“Più che essere rinviato, il piano lupo dovrebbe essere annullato. Se approvato, andremmo incontro ad un enorme problema ambientale”. Andrea Mazzatenta, docente di psicobiologia e psicologia animale all’Università di Teramo, commenta così all’AdnKronos Salute il rinvio alla conferenza Stato-Regioni del piano del ministero dell’Ambiente per l’abbattimento del lupo, dopo 45 anni di tutela.
“Il lupo – spiega Mazzatenta – è l’unico sistema efficace per tenere basso il numero dei cinghiali e degli altri ungulati, come il capriolo. Nel caso del cinghiale, il lupo rimuove esclusivamente i piccoli, determinando l’invecchiamento della popolazione. Questo fenomeno è fondamentale per il controllo della stessa. Il cinghiale – prosegue – è una preda che tra i meccanismi di difesa della specie ha l’organizzazione del branco matriarcale, con la matrona che controlla con un feromone l’estro delle figlie, bloccandolo. L’abbattimento del cinghiale da parte dell’uomo porta spesso all’uccisione delle femmine capobranco, con la conseguente rimozione di tale feromone: in questo modo le figlie entrano subito in estro riproducendosi, e invece di dieci piccoli che una femmina anziana può produrre, ne otteniamo 20-30-40 o più dalle giovani figlie. Il risultato è l’aumento esponenziale della popolazione del cinghiale, nonostante gli abbattimenti. Pertanto – sottolinea Mazzatenta – il lupo è l’unico sistema biologico di contenimento del cinghiale”.

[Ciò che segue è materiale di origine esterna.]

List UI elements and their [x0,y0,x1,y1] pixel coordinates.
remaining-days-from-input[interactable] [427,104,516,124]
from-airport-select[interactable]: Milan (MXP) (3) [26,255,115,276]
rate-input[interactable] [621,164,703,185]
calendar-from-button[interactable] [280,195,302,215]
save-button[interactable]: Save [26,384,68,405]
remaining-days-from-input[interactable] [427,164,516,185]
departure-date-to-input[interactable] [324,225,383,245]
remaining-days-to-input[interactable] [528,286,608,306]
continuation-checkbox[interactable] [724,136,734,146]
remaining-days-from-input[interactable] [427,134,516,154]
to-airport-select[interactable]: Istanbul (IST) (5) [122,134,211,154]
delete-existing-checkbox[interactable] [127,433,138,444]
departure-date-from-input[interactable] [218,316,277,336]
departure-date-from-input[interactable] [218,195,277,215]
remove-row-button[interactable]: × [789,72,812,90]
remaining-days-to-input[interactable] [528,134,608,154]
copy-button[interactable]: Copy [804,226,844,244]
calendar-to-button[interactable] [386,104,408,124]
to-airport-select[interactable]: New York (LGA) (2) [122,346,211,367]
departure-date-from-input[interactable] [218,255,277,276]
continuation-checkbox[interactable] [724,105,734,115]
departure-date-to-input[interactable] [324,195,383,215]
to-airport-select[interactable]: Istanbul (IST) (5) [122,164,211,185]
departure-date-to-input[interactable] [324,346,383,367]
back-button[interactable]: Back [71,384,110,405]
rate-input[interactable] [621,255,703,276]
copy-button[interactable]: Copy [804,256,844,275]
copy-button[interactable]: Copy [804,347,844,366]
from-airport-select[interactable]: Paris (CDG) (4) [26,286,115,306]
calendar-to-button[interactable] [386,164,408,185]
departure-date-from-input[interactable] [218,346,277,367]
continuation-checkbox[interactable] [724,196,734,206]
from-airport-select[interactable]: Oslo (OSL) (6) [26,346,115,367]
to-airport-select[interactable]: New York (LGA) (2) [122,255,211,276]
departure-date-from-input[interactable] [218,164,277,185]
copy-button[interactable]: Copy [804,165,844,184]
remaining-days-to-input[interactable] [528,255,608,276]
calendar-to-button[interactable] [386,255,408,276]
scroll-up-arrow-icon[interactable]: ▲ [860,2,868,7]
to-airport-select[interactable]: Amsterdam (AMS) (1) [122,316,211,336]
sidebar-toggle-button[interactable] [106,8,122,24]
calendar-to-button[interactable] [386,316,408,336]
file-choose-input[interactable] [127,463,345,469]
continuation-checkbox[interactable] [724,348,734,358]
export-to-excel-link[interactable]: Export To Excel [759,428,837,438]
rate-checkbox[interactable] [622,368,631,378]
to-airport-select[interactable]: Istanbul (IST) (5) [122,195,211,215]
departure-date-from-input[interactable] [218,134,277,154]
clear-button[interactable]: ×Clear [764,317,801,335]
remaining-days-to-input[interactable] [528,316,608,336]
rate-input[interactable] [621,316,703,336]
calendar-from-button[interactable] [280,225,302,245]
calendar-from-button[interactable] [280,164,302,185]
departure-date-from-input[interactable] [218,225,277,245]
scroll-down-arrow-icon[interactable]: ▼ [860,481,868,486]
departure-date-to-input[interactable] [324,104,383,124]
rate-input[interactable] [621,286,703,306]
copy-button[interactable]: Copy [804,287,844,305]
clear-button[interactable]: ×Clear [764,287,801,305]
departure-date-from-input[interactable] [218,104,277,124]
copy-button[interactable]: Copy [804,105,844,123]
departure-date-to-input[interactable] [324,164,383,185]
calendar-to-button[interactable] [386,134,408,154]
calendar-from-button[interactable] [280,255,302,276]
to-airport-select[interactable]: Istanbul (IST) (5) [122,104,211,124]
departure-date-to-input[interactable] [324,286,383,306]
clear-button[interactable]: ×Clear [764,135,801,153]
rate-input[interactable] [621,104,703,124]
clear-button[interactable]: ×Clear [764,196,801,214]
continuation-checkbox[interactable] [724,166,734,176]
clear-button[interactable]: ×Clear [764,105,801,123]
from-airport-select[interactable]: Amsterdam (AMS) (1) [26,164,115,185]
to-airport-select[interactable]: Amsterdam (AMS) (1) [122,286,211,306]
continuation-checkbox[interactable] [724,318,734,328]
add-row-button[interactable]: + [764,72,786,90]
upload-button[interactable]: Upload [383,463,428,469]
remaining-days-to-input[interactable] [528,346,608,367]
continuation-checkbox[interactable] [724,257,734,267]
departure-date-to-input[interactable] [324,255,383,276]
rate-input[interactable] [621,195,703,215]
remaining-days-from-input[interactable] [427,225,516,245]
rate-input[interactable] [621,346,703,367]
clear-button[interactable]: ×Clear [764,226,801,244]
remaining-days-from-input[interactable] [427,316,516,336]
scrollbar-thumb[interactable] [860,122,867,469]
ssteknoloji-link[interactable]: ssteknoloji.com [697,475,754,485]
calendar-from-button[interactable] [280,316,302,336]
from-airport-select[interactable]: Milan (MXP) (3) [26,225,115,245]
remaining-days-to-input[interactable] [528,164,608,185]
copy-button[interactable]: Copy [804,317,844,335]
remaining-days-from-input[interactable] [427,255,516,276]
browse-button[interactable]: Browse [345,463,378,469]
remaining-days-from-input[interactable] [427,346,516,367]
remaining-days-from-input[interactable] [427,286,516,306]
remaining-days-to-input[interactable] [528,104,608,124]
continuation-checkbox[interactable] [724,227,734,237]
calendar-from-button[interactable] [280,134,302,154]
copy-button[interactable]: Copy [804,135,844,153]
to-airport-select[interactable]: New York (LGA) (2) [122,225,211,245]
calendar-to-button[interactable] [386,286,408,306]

Quali sono, quindi, le soluzioni più utili da adottare preservando la vita dei lupi? “Abbatterli – avverte Mazzatenta – non mitigherebbe il conflitto con gli allevatori e, tra l’altro, creerebbe un ulteriore problema dovuto dal disgregamento dei branchi. Questo porterebbe ad avere lupi vaganti non più in grado di predare animali selvatici, e che per la fame caccerebbero preferenzialmente animali allevati, avvicinandosi alle abitazioni. Per prevenire la predazione dei lupi – suggerisce il docente -l’antidoto migliore è l’utilizzo del cane da pastore, come il mastino abruzzesse (detto anche pastore abruzzese, oppure cane da pecora). Dovremmo creare una rete e potenziare il dna di questi cani, reintrodurli e farli crescere direttamente dai pastori e non dagli allevatori. Nel passato, infatti, – ricorda Mazzatenta – i pastori potevano contare su buoni cani da pecora, che in un certo modo garantivano e regolamentavano una serena convivenza con i lupi”.
“Inoltre – aggiunge – un punto controverso del piano del ministero è quello del contenimento dell’ibridizzazione con il cane: non possiamo biologicamente parlare di ibrido tra cane e lupo, poiché appartengono alla stessa specie, e la riprova è che il loro incrocio porta a prole fertile. Infatti, gli allevatori del cane lupo cecoslovacco usano ancora incrociare, illegalmente, questo cane con lupi selvatici dei Carpazi. Parlare di ibrido è quindi sbagliato, e tra l’altro – sottolinea – evoca un sentimento negativo, di un qualcosa cosa che ‘non dovrebbe essere nato’, e facilita l’abbattimanto. Infine – conclude Mazzatenta – il numero eccessivo di lupi è tutto da dimostrare: è un animale estremamente difficile da stimare e quantificare in maniera precisa”. (AdnKronos)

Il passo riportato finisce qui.